Bush's tax cut proposal "will completely wipe out the budget surpluses," Rubin said after the event. "There won't be anything left for any other proposals. He'll have to resort to deficit spending."
Regardless of the fiscal responsibility of his proposals, however, Bush has attempted to use Gore's reputation for puffery to belittle the administration's role in jump-starting the economy. ("They didn't invent prosperity any more than they invented the Internet," Bush said time and time again on the stump.)
"Al Gore's 'I Invented Prosperity Tour' should recognize that hardworking Americans -- not government -- deserve credit for our nation's prosperous times," Bush spokesman Ari Fleischer was quoted saying in a press release Monday. "The final destination of Al Gore's tour is Washington, D.C., because he believes it's the source of our current economic prosperity and the solution to the challenges facing the American people."
Gore made implicit slaps, too. Tucked into the body of his speech were all sorts of code words for what's at stake should Bush take over. Eliminating the national debt "is how we reach real maturity," he said, as if referring to some mysterious, less-mature individual, one possibly sitting in Kennebunkport this very minute, daydreaming about keggers at the DKE house..
And there were more blatant slap shots. His plan is "'Social Security Plus,' not 'Social Security Minus,'" he said, promising to "oppose any effort to make Social Security a gamble instead of a guarantee" -- like, for instance, with Bush's partial-privatization plan? "I am not going to let anyone take the 'security' out of Social Security."
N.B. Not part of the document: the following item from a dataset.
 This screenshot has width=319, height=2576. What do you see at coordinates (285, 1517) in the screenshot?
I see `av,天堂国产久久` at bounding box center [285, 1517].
"Here is what I will not do," Gore said halfway through his address. "I won't be profligate with your money. I won't spend money that we don't yet even have on a huge tax cut our economy can't afford, in ways that could end our prosperity and progress."
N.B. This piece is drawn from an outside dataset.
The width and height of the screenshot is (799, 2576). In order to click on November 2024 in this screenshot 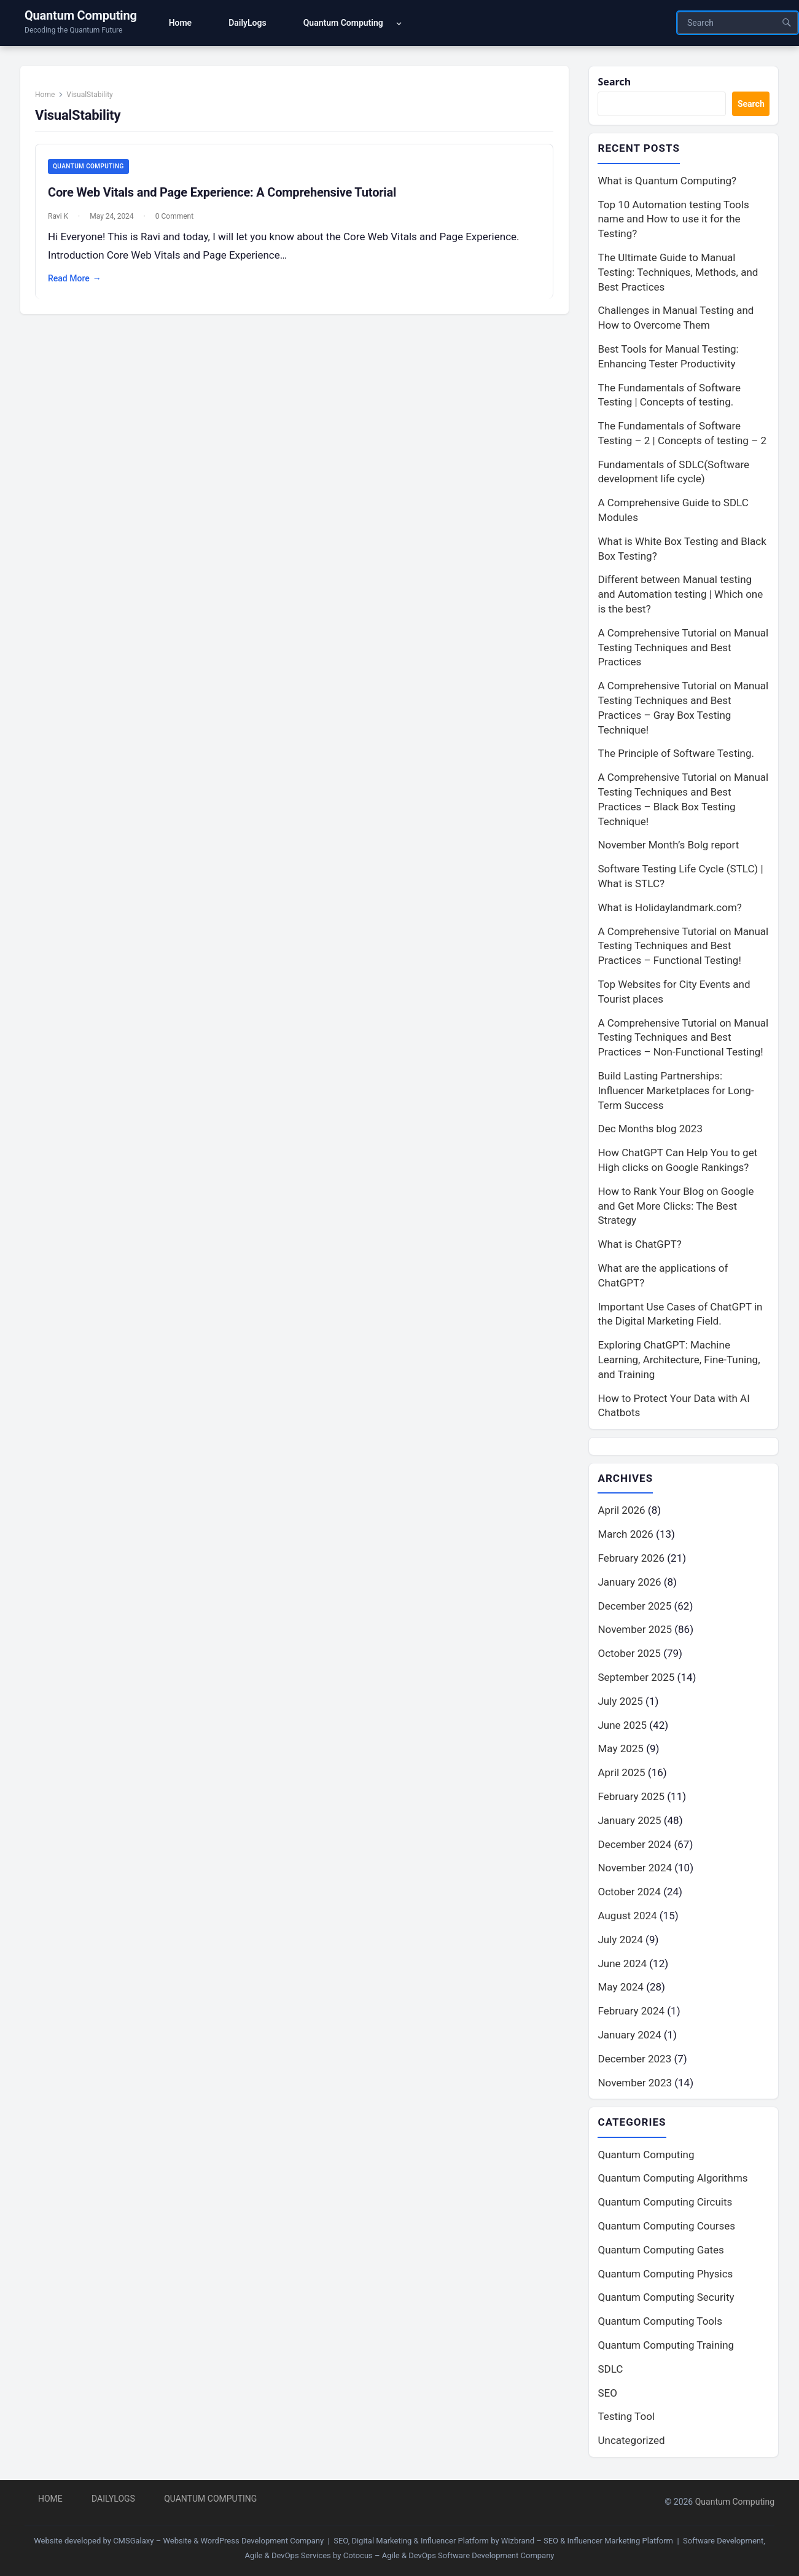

What if Bush took over and did his screwy baby-voodoo economics for one year but then realized his mistake? Gore had an answer for that, in case you were wondering: "Bad choices in a single year of a single budget could put prosperity beyond our reach again for a decade or more."
Promising he would fight for these principles, Gore concluded. "America has done well. But I'm here today to tell you: You ain't seen nothing yet." And, right on cue as with everything in Al Gore's carefully constructed, hermetically sealed world of rigidity, order and achievement, Bachman-Turner Overdrive's "You Ain't Seen Nothing Yet" began playing. Wheee!